Mountain 241-036, l'accident méconnu

 Il s'agit du déraillement d'un train en octobre 1932. Un accident qui n'a pas fait de morts ni de blessés graves, ce  qui fait que la presse  l'a presque ignoré. Je ne fais ici que rapporter ce qui a été écrit dans l'édition du Petit Parisien du 12 octobre 1932. J'ai néanmoins coupé de l'article l'identité et les blessures des passagers, qualifiées de légères mais décrites de manière détaillée.

A 7h30, le rapide Paris-Bâle, qui roulait à 110 kilomètres à l'heure a déraillé hier matin en gare de Villepatour-en-Brie, près de Tournan, dans la Seine-et-Marne. (...)
Le rapide 4031 avait quitté la gare de l'Est hier matin à 7 heures en direction de Bâle. L'Orient-Express, dont le terminus est à Belgrade, contenait environ 80 voyageurs et une trentaine d'employés des Compagnies de l'Est et des Wagons-Lits.
Dès la sortie de Paris, le rapide s'élança à grande vitesse sur la voie libre.
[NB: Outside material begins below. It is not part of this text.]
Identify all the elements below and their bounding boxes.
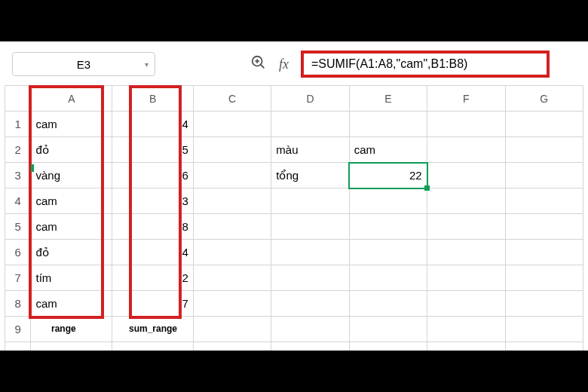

Il atteignit bientôt cent kilomètres à l'heure; puis dans les plaines de la Brie, le manomètre marquait 110 à l'heure. Vers 7 h 30, au kilomètre 43.550, peu après un passage à niveau, le mécanicien s'aperçut que la locomotive "flottait" et qu'un balancement inquiétant se propageait tout le long du train. Aussi jugea t-il utile de ralentir. Puis, sentant que le convoi emportait littéralement les voies, il bloqua les freins et mit le régulateur de vapeur au point mort. Mais traînant un poids de 278 tonnes 500, la locomotive continué sa trajectoire en direction de la gare de Villepatour-en-Brie, déplaçant, sur un parcours de deux cent mètres environ, les rails en "S". la voie "suivait" le train. 
la locomotive fut brusquement déportée de la voie descendante vers la voie montante et projetée contre la façade de la gare qu'elle défonça pour retomber ensuite sur la voie, arrachant une vingtaine de traverses qui lui servirent de butoir et la firent stopper à environ dix mètres au delà de la gare. 
Déjà, le tender et le fourgon s'étaient mis en travers des voies et le wagon-poste, dans lequel, depuis le départ de Paris, les employés triaient avec activité le courrier, avait complètement traversé le mur qui sépare les quais du bureau du chef de gare. D'autres wagons, dans un amoncellement indescriptible, s'étaient jetés les uns contre les autres. Seul, le wagon-restaurant demeura debout, offrant aux regards le spectacle d'une vaisselle bouleversée et d'un matériel mis en morceaux.
Le mécanicien du rapide, M. Fernand Veillet, qui était assisté du chauffeur Léon Martin, trente-cinq ans, tous deux du dépôt de Troyes. a fait les déclarations suivantes aux enquêteurs : Ma locomotive marchait à une allure régulière. Mon manomètre indiquait. à 7 h. 28, la vitesse de 110 kilomètres à l'heure, ce qui est normal sur cette voie qui traverse la Brie, où les lignes droites, qui sont fréquentes, permettent de grandes vitesses. Soudain, peu avant la gare de Villepatour et à peine le convoi venait-il de franchir un passage à niveau, je sentis que ma locomotive "flottait". Je donnai alors un léger coup de frein et fermai le régulateur de vapeur. Mais le balancement continuait et je sentais que le convoi "ripait" de gauche à droite. C'est alors que je bloquai les freins à fond. Mais je n'étais plus maître de ma machine, et celle-ci, franchissant la voie, sauta à droite sur la voie montante. La déposition de M. Veillet semble établir nettement que sa responsabilité ne peut être en aucune façon engagée. Il n'avait, à cet endroit de la voie, à se préoccuper d'aucun signal ni à ralentir au passage de la gare, qui est une petite station. Au contraire, c'est parce qu'il a su arrêter son convoi avec sang-froid et progressivement que le mécanicien a pu éviter une terrible catastrophe. 
Derrière la locomotive, qui était enfoncée dans le ballast jusqu'aux essieux et dont la vapeur fusait de toutes parts, le wagon-poste, un wagon mixte de 3ème et de 2ème classe, des wagons de 1ère et 2ème, une voiture de 3ème et le wagon-restaurant étaient couchés sur les voies et les remblais. Peu après le passage à niveau qui précède la gare, on apercevait nettement une première défaillance de la voie, sans doute minée par les pluies.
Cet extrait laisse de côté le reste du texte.